[Collected data entries]
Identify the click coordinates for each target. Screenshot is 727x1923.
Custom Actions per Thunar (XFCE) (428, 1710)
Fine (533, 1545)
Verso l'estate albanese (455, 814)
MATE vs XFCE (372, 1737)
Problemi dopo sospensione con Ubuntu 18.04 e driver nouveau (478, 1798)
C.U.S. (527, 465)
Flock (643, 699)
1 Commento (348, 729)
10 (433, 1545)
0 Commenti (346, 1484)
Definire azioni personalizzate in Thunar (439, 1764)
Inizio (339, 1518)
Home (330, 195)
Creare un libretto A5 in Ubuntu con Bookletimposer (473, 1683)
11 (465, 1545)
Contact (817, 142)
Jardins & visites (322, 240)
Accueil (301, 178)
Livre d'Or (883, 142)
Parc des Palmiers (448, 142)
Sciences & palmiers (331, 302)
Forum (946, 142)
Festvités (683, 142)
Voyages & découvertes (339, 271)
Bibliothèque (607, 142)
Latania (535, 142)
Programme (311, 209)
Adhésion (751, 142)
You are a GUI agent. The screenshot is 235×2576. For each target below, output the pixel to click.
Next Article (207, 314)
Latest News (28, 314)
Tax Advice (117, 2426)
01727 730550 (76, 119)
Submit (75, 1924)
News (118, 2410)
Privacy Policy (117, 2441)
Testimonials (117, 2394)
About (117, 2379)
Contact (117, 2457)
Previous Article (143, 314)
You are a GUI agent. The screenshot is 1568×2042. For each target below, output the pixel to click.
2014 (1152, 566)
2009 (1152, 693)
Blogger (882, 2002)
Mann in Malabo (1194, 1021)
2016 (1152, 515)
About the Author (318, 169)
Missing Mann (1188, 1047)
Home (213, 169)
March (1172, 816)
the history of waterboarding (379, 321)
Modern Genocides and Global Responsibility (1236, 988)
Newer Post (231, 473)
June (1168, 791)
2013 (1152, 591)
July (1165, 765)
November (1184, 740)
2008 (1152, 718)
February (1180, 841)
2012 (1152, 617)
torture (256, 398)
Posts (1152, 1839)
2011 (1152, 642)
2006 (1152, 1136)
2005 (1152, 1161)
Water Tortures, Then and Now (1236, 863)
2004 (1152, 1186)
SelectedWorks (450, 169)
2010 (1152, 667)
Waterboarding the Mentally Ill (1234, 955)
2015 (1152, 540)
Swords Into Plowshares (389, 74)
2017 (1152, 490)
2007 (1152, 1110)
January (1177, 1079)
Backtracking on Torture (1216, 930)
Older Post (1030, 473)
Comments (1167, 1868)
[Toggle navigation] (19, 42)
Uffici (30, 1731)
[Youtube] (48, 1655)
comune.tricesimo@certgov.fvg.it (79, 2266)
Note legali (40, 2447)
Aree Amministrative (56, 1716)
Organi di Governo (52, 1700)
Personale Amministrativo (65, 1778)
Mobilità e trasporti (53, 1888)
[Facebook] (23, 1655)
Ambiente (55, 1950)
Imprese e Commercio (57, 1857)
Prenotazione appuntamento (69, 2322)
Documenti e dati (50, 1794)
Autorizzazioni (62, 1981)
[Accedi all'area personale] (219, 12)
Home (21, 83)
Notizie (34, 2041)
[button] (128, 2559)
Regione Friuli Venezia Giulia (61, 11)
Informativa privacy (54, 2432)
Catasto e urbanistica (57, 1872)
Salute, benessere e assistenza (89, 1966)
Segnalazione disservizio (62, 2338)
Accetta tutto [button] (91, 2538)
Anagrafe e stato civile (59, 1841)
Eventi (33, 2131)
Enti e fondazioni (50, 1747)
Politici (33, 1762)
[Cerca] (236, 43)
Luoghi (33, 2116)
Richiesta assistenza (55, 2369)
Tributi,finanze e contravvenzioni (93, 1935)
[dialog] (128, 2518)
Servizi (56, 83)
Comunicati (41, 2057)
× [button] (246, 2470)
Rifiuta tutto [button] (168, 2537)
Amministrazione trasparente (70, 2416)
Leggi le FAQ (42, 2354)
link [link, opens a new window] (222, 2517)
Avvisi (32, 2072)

Task description. Please copy only the lines from the one with "Documenti e dati (50, 1794)" through the final line of the records above, both ends included.

Response to the task.
Documenti e dati (50, 1794)
Autorizzazioni (62, 1981)
[Accedi all'area personale] (219, 12)
Home (21, 83)
Notizie (34, 2041)
[button] (128, 2559)
Regione Friuli Venezia Giulia (61, 11)
Informativa privacy (54, 2432)
Catasto e urbanistica (57, 1872)
Salute, benessere e assistenza (89, 1966)
Segnalazione disservizio (62, 2338)
Accetta tutto [button] (91, 2538)
Anagrafe e stato civile (59, 1841)
Eventi (33, 2131)
Enti e fondazioni (50, 1747)
Politici (33, 1762)
[Cerca] (236, 43)
Luoghi (33, 2116)
Richiesta assistenza (55, 2369)
Tributi,finanze e contravvenzioni (93, 1935)
[dialog] (128, 2518)
Servizi (56, 83)
Comunicati (41, 2057)
× [button] (246, 2470)
Rifiuta tutto [button] (168, 2537)
Amministrazione trasparente (70, 2416)
Leggi le FAQ (42, 2354)
link [link, opens a new window] (222, 2517)
Avvisi (32, 2072)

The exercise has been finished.